Proxy Sites That Don't Use Flash, Cookies, or Your Data: What "Clean" Actually Means
Search for "proxy sites don't use" and you'll find it autocompletes in a few different directions, don't use Flash, don't use cookies, don't use logs, don't use ads. That's not a coincidence. It's basically people trying to figure out the same thing from different angles: which proxies are actually clean to use, and which ones are quietly doing something you wouldn't sign up for if it were spelled out.
So let's go through what "doesn't use X" actually means for each of those, because they're not interchangeable, and knowing the difference will save you from picking a bad one.
Proxy sites that don't use Flash
This one's mostly a legacy concern at this point, but it still shows up in searches a lot, so it's worth clearing up. Years ago, a chunk of web proxies, especially the ones built for streaming or bypassing school filters, ran on Flash-based players to load video or handle certain redirects. That's basically gone now. Flash was officially discontinued at the end of 2020, and no modern browser will run it at all.
So if you're wondering whether a given proxy site "doesn't use Flash," the honest answer is: essentially none of them do anymore, because they can't. Any legitimate, currently working proxy is built on standard HTML, JavaScript, and HTTPS. If a site is still asking you to install a Flash plugin to work, that's not a sign of an old-school tool, that's a sign of something sketchy pretending to be one, often bundled with adware.
Proxy sites that don't use cookies
This is a more relevant question today. Cookies aren't inherently bad, plenty are just there to keep a page functional, but proxies that lean on heavy tracking cookies can quietly build a profile of your browsing across sessions, which somewhat defeats the point of using a proxy for privacy in the first place.
A proxy that's serious about privacy will usually:
Use only session cookies that expire when you close the tab, rather than long-lived tracking cookies.
Say explicitly in their privacy policy what cookies are used for and let you decline non-essential ones.
Avoid third-party ad-tracking cookies that follow you off the proxy site itself.
If a proxy's cookie policy is vague, buried, or nonexistent, assume it's tracking more than it needs to.

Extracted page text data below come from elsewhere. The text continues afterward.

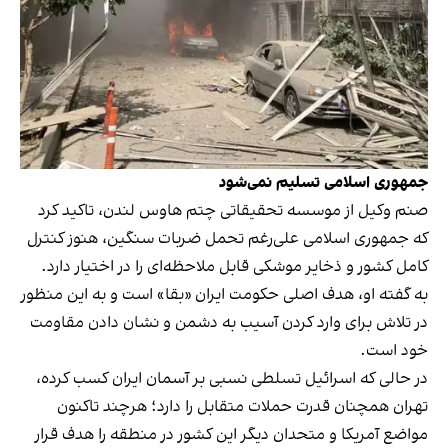
جمهوری
اسلامی
تسلیم
نمی‌شود
صنم وکیل از موسسه تحقیقاتی چتم هاوس لندن، تاکید کرد
که جمهوری اسلامی علی‌رغم تحمل ضربات سنگین، هنوز کنترل
کامل کشور و ذخایر موشکی قابل ملاحظه‌ای را در اختیار دارد.
به گفته او، هدف اصلی حکومت ایران «بقا» است و به این منظور
در تلاش برای وارد کردن آسیب به دشمن و نشان دادن مقاومت
خود است.
در حالی که اسرائیل تسلطی نسبی بر آسمان ایران کسب کرده،
تهران همچنان قدرت حملات متقابل را دارد؛ هرچند تاکنون
مواضع آمریکا و متحدان دیگر این کشور در منطقه را هدف قرار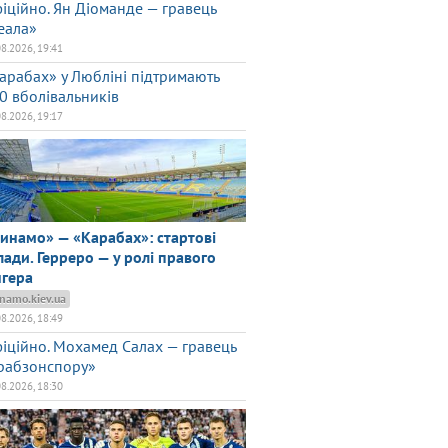
іційно. Ян Діоманде — гравець
еала»
08.2026, 19:41
арабах» у Любліні підтримають
0 вболівальників
08.2026, 19:17
инамо» — «Карабах»: стартові
лади. Герреро — у ролі правого
нгера
namo.kiev.ua
08.2026, 18:49
іційно. Мохамед Салах — гравець
рабзонспору»
08.2026, 18:30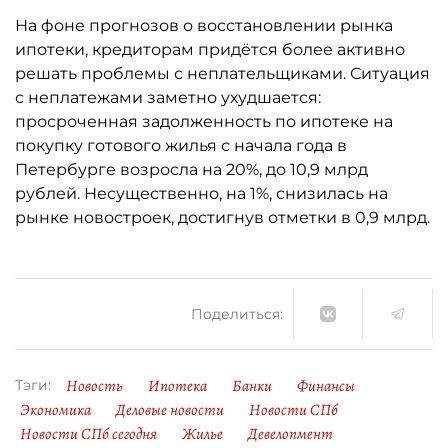
На фоне прогнозов о восстановлении рынка
ипотеки, кредиторам придётся более активно
решать проблемы с неплательщиками. Ситуация
с неплатежами заметно ухудшается:
просроченная задолженность по ипотеке на
покупку готового жилья с начала года в
Петербурге возросла на 20%, до 10,9 млрд
рублей. Несущественно, на 1%, снизилась на
рынке новостроек, достигнув отметки в 0,9 млрд.
Поделиться:
Новость
Ипотека
Банки
Финансы
Тэги:
Экономика
Деловые новости
Новости СПб
Новости СПб сегодня
Жилье
Девелопмент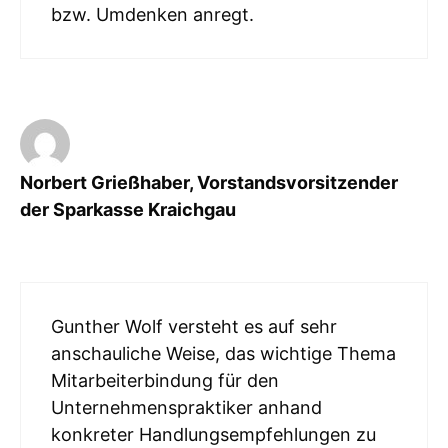
bzw. Umdenken anregt.
Norbert Grießhaber, Vorstandsvorsitzender
der Sparkasse Kraichgau
Gunther Wolf versteht es auf sehr
anschauliche Weise, das wichtige Thema
Mitarbeiterbindung für den
Unternehmenspraktiker anhand
konkreter Handlungsempfehlungen zu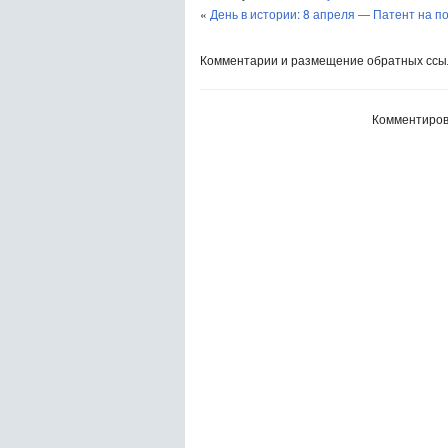
«
День в истории: 8 апреля — Патент на 
Комментарии и размещение обратных ссыл
Комментиров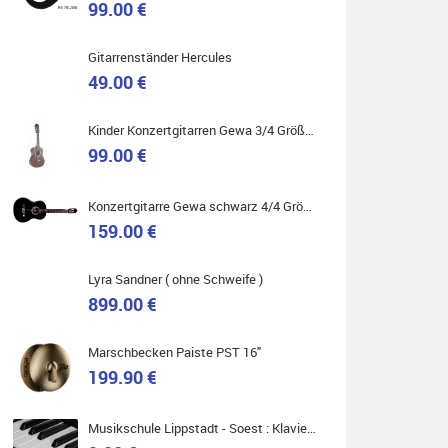
99.00 €
Gitarrenständer Hercules
49.00 €
Quelle: Google-Rezension
Kinder Konzertgitarren Gewa 3/4 Größe ( Service Preis inkl. Werkstatt Service )
99.00 €
Carsten Spiegel
Konzertgitarre Gewa schwarz 4/4 Größe ( Service Preis inkl. Werkstatt Service )
Ich war auf der Suche nach einem neuen Keyboard
und bin begeistert: ich bin super beraten worden,
159.00 €
aktuell natürlich nur telefonisch. Nachdem die
Entscheidung zum Kauf gefallen war, wurde alles
zusammengestellt, so dass ich alles nur noch
abholen musste. Top!
Lyra Sandner ( ohne Schweife )
899.00 €
Marschbecken Paiste PST 16"
199.90 €
Quelle: Google-Rezension
Musikschule Lippstadt - Soest : Klavier & Keyboardunterricht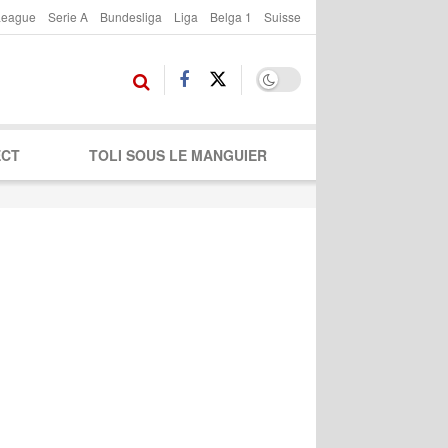
League
Serie A
Bundesliga
Liga
Belga 1
Suisse
ECT
TOLI SOUS LE MANGUIER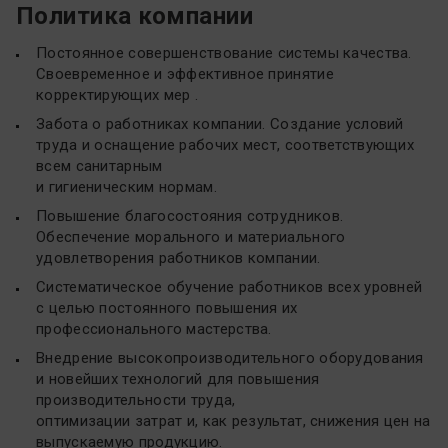
Политика компании
Постоянное совершенствование системы качества.
Своевременное и эффективное принятие
корректирующих мер .
Забота о работниках компании. Создание условий
труда и оснащение рабочих мест, соответствующих
всем санитарным
и гигиеническим нормам.
Повышение благосостояния сотрудников.
Обеспечение морального и материального
удовлетворения работников компании.
Систематическое обучение работников всех уровней
с целью постоянного повышения их
профессионального мастерства.
Внедрение высокопроизводительного оборудования
и новейших технологий для повышения
производительности труда,
оптимизации затрат и, как результат, снижения цен на
выпускаемую продукцию.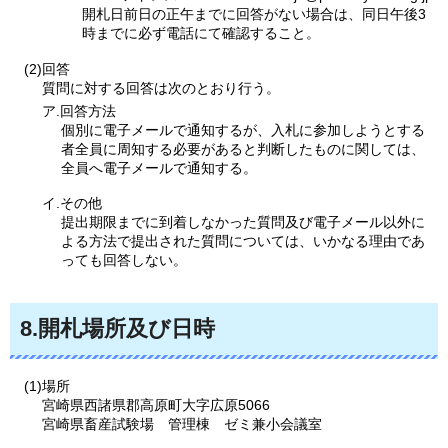
開札日前日の正午までに回答がない場合は、同日午後3
時までに必ず電話にて確認すること。
(2)回答
質問に対する回答は次のとおり行う。
ア.回答方法
個別に電子メールで通知するが、入札に参加しようとする
者全員に周知する必要があると判断したものに関しては、
全員へ電子メールで通知する。
イ.その他
提出期限までに到着しなかった質問及び電子メール以外に
よる方法で提出された質問については、いかなる理由であ
っても回答しない。
8.開札場所及び日時
(1)場所
宮崎県西諸県郡高原町大字広原5066
宮崎県畜産試験場
管
理棟
ゼミ兼小会
議室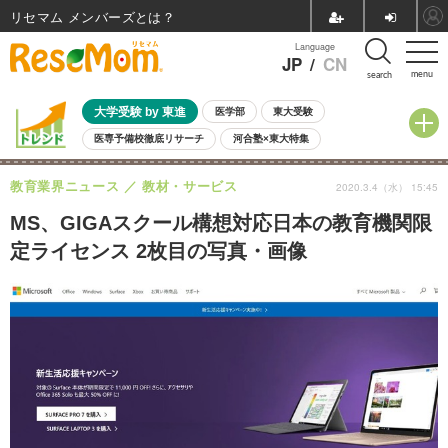
リセマム メンバーズ
Language
JP
/
CN
menu
search
大学受験 by 東進
医学部
東大受験
医専予備校徹底リサーチ
河合塾×東大特集
親子で考える大学選び
高校受験
中学受験
小学校受験
教育業界ニュース
教材・サービス
2020.3.4（水） 15:45
共通テスト
夏休み
8月開催学校説明会・相談会
8月開催イベント・WS
全国公立高校 過去問
人気記事
MS、GIGAスクール構想対応日本の教育機関限
自由研究教材（小学生向け）
自由研究教材（中学生向け）
ランキング
定ライセンス 2枚目の写真・画像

Proxy sites that don't use (or keep) logs
This is the one that matters most if privacy is your actual goal. "No-log" gets thrown around constantly, and it's worth being a little skeptical of it, because it's an easy claim to make and a hard one to verify. A few things worth checking:
Does the privacy policy specifically say what is not logged, IP address, timestamps, sites visited, or is it just a general "we value your privacy" line with no specifics?

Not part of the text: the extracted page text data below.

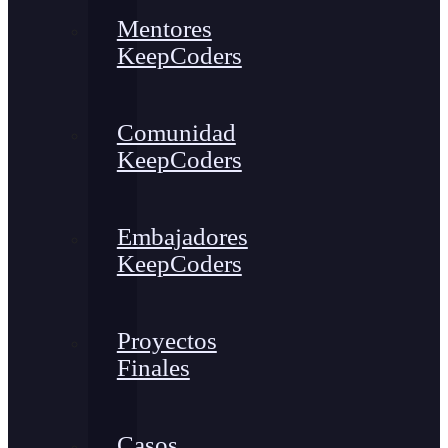
Mentores
KeepCoders
Comunidad
KeepCoders
Embajadores
KeepCoders
Proyectos
Finales
Casos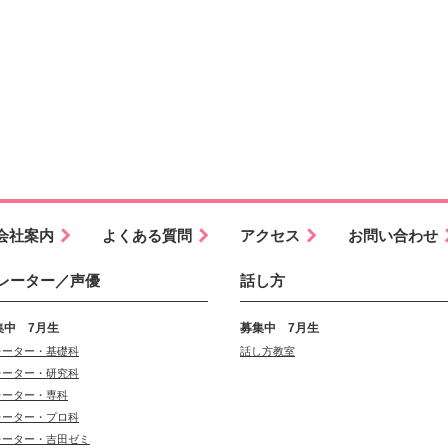
会社案内
よくある質問
アクセス
お問い合わせ
レーター／声優
話し方
集中 7月生
募集中 7月生
レーター・基礎科
話し方教室
レーター・研究科
レーター・専科
レーター・プロ科
レーター・吉田ゼミ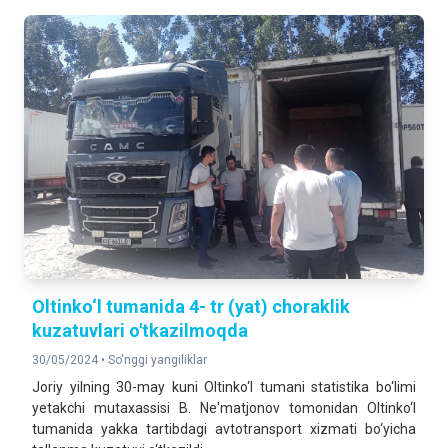
Oltinko‘l tumanida 4- tr (yat) choraklik
kuzatuvlari o'tkazilmoqda
30/05/2024 •
So'nggi yangiliklar
Joriy yilning 30-may kuni Oltinko‘l tumani statistika bo‘limi
yetakchi mutaxassisi B. Ne'matjonov tomonidan Oltinko‘l
tumanida yakka tartibdagi avtotransport xizmati bo‘yicha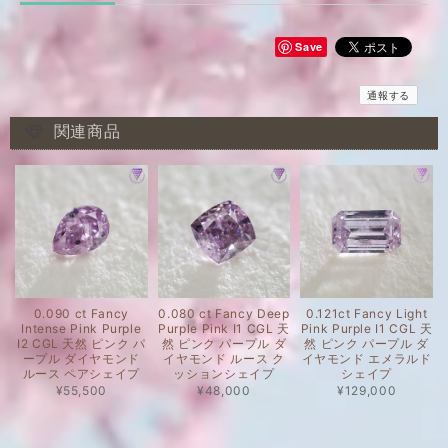
Save
通報する
関連商品
0.090 ct Fancy
0.080 ct Fancy Deep
0.121ct Fancy Light
Intense Pink Purple
Purple Pink I1 CGL 天
Pink Purple I1 CGL 天
I2 CGL 天然 ピンク パ
然 ピンク パープル ダ
然 ピンク パープル ダ
ープル ダイヤモンド
イヤモンド ルース ク
イヤモンド エメラルド
ルース ペアシェイプ
ッションシェイプ
シェイプ
¥55,500
¥48,000
¥129,000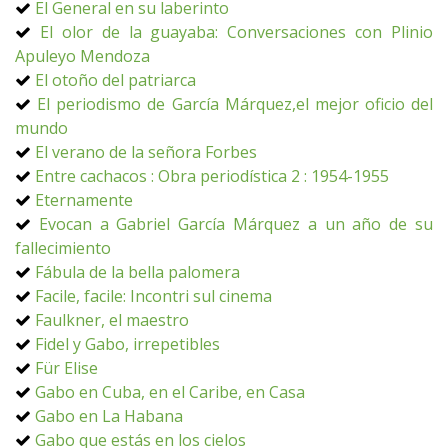
El General en su laberinto
El olor de la guayaba: Conversaciones con Plinio
Apuleyo Mendoza
El otoño del patriarca
El periodismo de García Márquez,el mejor oficio del
mundo
El verano de la señora Forbes
Entre cachacos : Obra periodística 2 : 1954-1955
Eternamente
Evocan a Gabriel García Márquez a un año de su
fallecimiento
Fábula de la bella palomera
Facile, facile: Incontri sul cinema
Faulkner, el maestro
Fidel y Gabo, irrepetibles
Für Elise
Gabo en Cuba, en el Caribe, en Casa
Gabo en La Habana
Gabo que estás en los cielos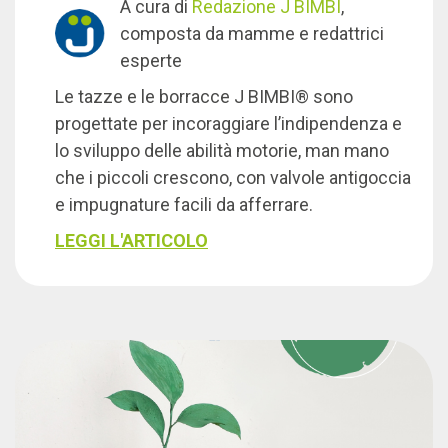
A cura di
Redazione J BIMBI
,
composta da mamme e redattrici
esperte
Le tazze e le borracce J BIMBI® sono
progettate per incoraggiare l’indipendenza e
lo sviluppo delle abilità motorie, man mano
che i piccoli crescono, con valvole antigoccia
e impugnature facili da afferrare.
LEGGI L'ARTICOLO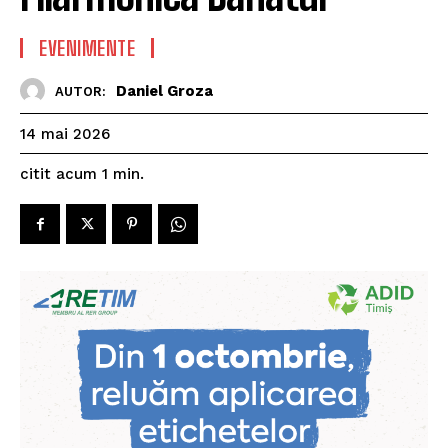
EVENIMENTE
Daniel Groza
AUTOR:
14 mai 2026
citit acum
1
min.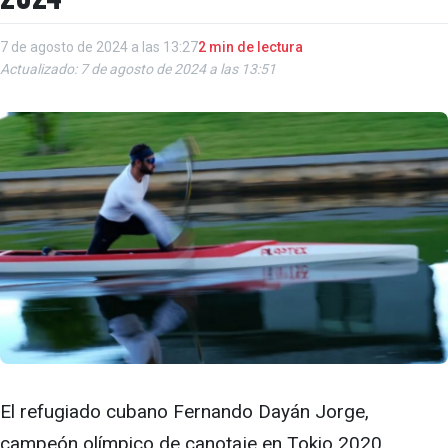
7 de agosto de 2024 a las 13:27
2 min de lectura
Actualizado: 7 de agosto de 2024 a las 13:51
El refugiado cubano Fernando Dayán Jorge,
campeón olímpico de canotaje en Tokio 2020,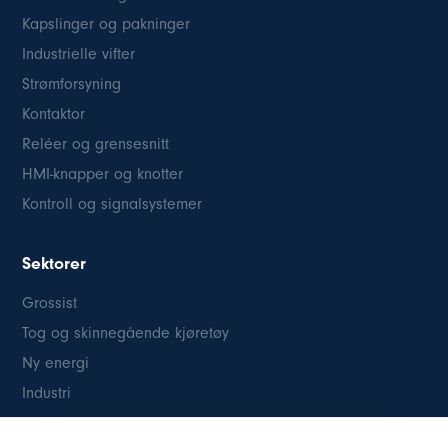
Kapslinger og pakninger
Industrielle vifter
Strømforsyning
Kontaktor
Reléer og grensesnitt
HMI-knapper og knotter
Kontroll og signalsystemer
Sektorer
Grossist
Tog og skinnegående kjøretøy
Ny energi
Industri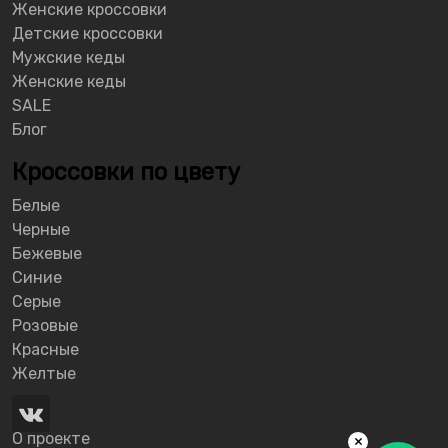
Женские кроссовки
Детские кроссовки
Мужские кеды
Женские кеды
SALE
Блог
Кроссовки по цвету
Белые
Черные
Бежевые
Синие
Серые
Розовые
Красные
Желтые
О проекте
×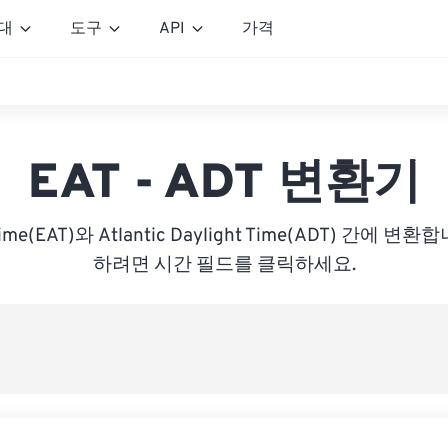
대
도구
API
가격
EAT - ADT 변환기
a Time(EAT)와 Atlantic Daylight Time(ADT) 간에
하려면 시간 필드를 클릭하세요.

Has the service been around long enough, or been transparent enough, to have any kind of track record?
Is the business model something other than "sell your data," since a free proxy service still has to pay for servers somehow?

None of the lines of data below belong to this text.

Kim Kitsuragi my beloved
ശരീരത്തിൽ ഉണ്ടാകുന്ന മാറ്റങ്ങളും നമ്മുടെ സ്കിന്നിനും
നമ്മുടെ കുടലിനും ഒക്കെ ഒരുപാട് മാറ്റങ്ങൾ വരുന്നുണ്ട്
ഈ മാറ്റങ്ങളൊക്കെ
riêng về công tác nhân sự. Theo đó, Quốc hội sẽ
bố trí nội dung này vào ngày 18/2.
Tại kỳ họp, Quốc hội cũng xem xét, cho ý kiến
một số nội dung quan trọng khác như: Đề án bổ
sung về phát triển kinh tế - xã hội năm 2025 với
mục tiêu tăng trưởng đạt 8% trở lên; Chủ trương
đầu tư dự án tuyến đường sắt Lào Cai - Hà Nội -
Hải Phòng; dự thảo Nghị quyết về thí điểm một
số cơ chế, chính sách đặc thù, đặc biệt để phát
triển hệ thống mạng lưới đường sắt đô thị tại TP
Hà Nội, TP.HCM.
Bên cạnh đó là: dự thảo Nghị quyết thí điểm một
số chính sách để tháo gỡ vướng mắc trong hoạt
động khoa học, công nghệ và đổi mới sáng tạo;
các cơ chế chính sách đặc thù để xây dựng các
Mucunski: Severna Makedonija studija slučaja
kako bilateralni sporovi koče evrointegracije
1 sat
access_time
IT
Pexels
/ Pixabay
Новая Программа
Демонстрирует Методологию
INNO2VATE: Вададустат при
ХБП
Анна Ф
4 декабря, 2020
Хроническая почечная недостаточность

No-logging claims from a proxy you found in a random top-10 list, with no company info attached, aren't worth much. Treat them as marketing copy unless there's something backing them up.
Proxy sites that don't use ads (or don't overdo them)
Free proxies need to make money somehow, and ads are the most common way. That's not automatically a problem, plenty of legitimate services run on ad revenue. The issue is how the ads are delivered. Reasonable versions show a banner or two on their own page. The problematic versions inject ads into the pages you're browsing, redirect you to pop-ups, or bundle in tracking scripts you never agreed to.
A decent way to gauge this quickly: open the proxy in a fresh, unimportant browser tab and see what happens when you load a page through it. Constant redirects, pop-unders, or a flood of unrelated ads layered onto the site you're viewing is a clear signal to close the tab and look elsewhere.
Proxy sites that don't use encryption (and why that's the real dealbreaker)
Out of everything on this list, this is the one that should actually stop you. A proxy that doesn't use HTTPS, both for its own site and for the connection it's relaying, is passing your traffic along in a way that can potentially be read by anyone in between, including on public wifi. That's a genuinely different risk category than ads or cookies. Check for the padlock icon on the proxy's own page before you even consider using it for anything beyond the most throwaway browsing.
If you're trying to find a proxy that checks the "doesn't use" boxes that actually matter, prioritize in this order:
Uses HTTPS, non-negotiable, this is a security issue, not a preference.
Doesn't log your activity, and says so specifically, not vaguely.
Doesn't rely on invasive ads or third-party trackers.
Minimizes cookies to what's functionally necessary.
Flash is a non-issue at this point, any working proxy has already left it behind.
None of this makes a web proxy equivalent to a full VPN, it still isn't encrypting your whole connection, and the operator can generally still see your real IP. But for the narrower job most people are using a proxy for, these are the actual things worth checking, rather than trusting a site because it's the first result or because its homepage says "100% safe" in bold letters.